Created attachment 235873 [details] unity_1935_cxx.cxx.E.cxx.bz2 clang never finishes on the attached (compressed) C++ unit. The command > c++ -fno-strict-aliasing -fno-omit-frame-pointer -march=native -O3 -fPIC -c unity_1935_cxx.cxx.E.cxx doesn't finish in hours. But when -fno-strict-aliasing is removed it finishes within a minute. > $ c++ --version > FreeBSD clang version 14.0.5 (https://github.com/llvm/llvm-project.git llvmorg-14.0.5-0-gc12386ae247c) > Target: x86_64-unknown-freebsd13.1 > Thread model: posix > InstalledDir: /usr/bin This problem was originally discovered when one C++ module in the psi4 project (https://github.com/psi4/psi4) never finished to compile.
The hang (or exponential runtime) appears to be in LLVM's DAGCombiner::Run working on the function deriv2eri3_aB_P__0__F__1___TwoPRep_unit__0__P__1___Ab__up_0. To narrow it down I ran clang++ -emit-llvm to get an IR file. That ran quickly. Then I ran llc from an LLVM 14 build (it's not installed by default) on that IR file and that part hung. The C++ file does not compile with LLVM 15 clang due to changes in intrinsics. The LLVM 15 llc program hangs on the output from LLVM 14 clang. Is anybody in particular responsible for reporting LLVM bugs upstream?
I believe I'm hitting the same or a related problem after source upgrading from FreeBSD-13.0-RELEASE-p5 to FreeBSD-13.1-RELEASE-p2. When recompiling all ports afterwards it gets stuck consistently on the same file from databases/mariadb105-server-10.5.17: /usr/ports/databases/mariadb105-server/work/mariadb-10.5.17/storage/innobase/pars/pars0sym.cc The compilation process gets stuck at 100% cpu but produces no output to the object file and truss(1) shows no syscalls at this point. I let it sit for 8+ hours in this state but it never progressed so I killed the process at that point. I quickly installed a fresh FreeBSD-13.1-p2 in a virtual machine and verified that the ports compilation worked there. The only thing that differs between my machines and a default setup are a few exclusions in /etc/src.conf and a CPUTYPE?=bonnell directive in /etc/make.conf I reverted those changes and recompiled my system and then the ports compilation of mariadb105-server worked normally again. I restored the CPUTYPE?=bonnell and recompiled the system again and once more the compilation of mariadb gets stuck at the exact same file. My knowledge is limited and I don't know how to track down the problem further but the CPUTYPE directive adds a -march= to the compiler arguments just as the original post shows.

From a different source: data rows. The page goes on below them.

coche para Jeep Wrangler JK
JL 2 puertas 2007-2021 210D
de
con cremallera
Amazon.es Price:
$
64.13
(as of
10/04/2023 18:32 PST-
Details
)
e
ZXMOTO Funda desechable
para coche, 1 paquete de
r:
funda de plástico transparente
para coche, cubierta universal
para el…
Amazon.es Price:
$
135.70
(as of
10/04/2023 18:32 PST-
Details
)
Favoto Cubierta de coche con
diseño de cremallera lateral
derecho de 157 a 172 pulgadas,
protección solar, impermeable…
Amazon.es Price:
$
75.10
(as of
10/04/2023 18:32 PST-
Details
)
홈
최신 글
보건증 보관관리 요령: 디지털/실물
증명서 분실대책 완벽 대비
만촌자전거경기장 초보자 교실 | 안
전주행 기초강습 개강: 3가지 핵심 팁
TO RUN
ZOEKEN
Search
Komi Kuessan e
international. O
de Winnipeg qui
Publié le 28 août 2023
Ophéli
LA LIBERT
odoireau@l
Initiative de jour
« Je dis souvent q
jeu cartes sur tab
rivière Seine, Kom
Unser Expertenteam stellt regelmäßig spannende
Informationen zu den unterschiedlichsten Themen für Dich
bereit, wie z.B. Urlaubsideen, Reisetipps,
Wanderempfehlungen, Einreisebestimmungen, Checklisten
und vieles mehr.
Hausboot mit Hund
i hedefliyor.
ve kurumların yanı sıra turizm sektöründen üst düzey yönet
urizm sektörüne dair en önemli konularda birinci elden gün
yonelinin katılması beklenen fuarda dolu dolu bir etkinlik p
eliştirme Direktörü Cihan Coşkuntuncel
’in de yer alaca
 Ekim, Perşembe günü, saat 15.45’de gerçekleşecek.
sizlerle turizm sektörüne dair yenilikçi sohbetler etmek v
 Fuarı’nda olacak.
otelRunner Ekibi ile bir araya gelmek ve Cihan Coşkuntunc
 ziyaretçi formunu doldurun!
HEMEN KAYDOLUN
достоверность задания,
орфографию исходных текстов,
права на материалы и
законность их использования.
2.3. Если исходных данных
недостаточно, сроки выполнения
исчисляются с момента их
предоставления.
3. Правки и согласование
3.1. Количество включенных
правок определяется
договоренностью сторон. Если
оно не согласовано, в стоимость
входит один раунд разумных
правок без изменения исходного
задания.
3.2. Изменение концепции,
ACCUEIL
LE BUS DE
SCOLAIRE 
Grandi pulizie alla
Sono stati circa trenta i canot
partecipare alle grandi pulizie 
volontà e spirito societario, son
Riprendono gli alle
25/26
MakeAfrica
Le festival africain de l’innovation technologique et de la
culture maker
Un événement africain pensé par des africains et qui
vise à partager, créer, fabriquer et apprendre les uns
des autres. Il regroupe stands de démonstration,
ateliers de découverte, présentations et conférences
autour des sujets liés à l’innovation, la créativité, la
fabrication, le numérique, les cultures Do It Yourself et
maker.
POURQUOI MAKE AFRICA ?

Perhaps there's a malfunction here in the clang/llvm 13 version included in FreeBSD-13.1? I had no such problems with clang/llvm 11 in FreeBSD-13.0. As an extra test I also tried to compile mariadb106-server and it experiences the exact same stuck behaviour, albeit on a different file but in the same directory. I forgot to make a note of that filename unfortunately.

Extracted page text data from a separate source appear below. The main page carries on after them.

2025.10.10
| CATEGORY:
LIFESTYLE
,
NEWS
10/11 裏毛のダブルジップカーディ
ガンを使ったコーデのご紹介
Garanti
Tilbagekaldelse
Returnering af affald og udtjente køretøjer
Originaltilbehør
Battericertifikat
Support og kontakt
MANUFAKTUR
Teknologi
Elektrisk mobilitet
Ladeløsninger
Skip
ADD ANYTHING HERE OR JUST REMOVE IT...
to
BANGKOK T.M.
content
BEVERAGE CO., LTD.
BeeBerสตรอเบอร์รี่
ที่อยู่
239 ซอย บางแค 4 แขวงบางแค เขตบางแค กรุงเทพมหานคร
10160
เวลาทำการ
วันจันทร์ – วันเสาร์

(In reply to Morgan Wesström from comment #2) I was unable to reproduce the hang. It may be unrelated to the original bug. There are many reasons a compiler might hang. If you send the compiler a QUIT signal while it is stuck it will crash and save enough information to submit a bug report: the preprocessed source and a command line to invoke the compiler.
(In reply to John F. Carr from comment #3) Thank you, John. These are two identical 10 year old Atom D525 boxes. They are slow and take about 18 hours to recompile the whole base system. I will try your suggestion but it will take a few days before i have something to report. :)
I can reproduce this with Yuri's original test case. I'm currently attempting to reduce the test case to something that can be checked against various versions of clang, to see if it is a regression. After it has been reduced, I will probably submit it as an upstream bug.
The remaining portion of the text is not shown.